Task description:
Below are the records; copy exactly the stretch from the line containing "As a follow-up" through the line containing "And Federal", both ends included, and nothing else.

Dataset excerpts:
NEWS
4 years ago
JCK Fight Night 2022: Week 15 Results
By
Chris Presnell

* * *

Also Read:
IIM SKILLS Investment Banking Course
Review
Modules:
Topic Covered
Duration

--

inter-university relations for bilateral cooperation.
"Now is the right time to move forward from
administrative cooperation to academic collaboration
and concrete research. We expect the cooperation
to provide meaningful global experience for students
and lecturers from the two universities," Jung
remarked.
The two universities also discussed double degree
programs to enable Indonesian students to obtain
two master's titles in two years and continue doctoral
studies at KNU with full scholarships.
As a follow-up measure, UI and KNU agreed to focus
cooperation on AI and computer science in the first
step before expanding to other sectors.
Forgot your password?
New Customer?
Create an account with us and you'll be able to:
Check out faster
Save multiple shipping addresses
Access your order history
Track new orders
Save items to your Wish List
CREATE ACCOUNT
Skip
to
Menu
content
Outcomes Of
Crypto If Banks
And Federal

Worked solution:
As a follow-up measure, UI and KNU agreed to focus
cooperation on AI and computer science in the first
step before expanding to other sectors.
Forgot your password?
New Customer?
Create an account with us and you'll be able to:
Check out faster
Save multiple shipping addresses
Access your order history
Track new orders
Save items to your Wish List
CREATE ACCOUNT
Skip
to
Menu
content
Outcomes Of
Crypto If Banks
And Federal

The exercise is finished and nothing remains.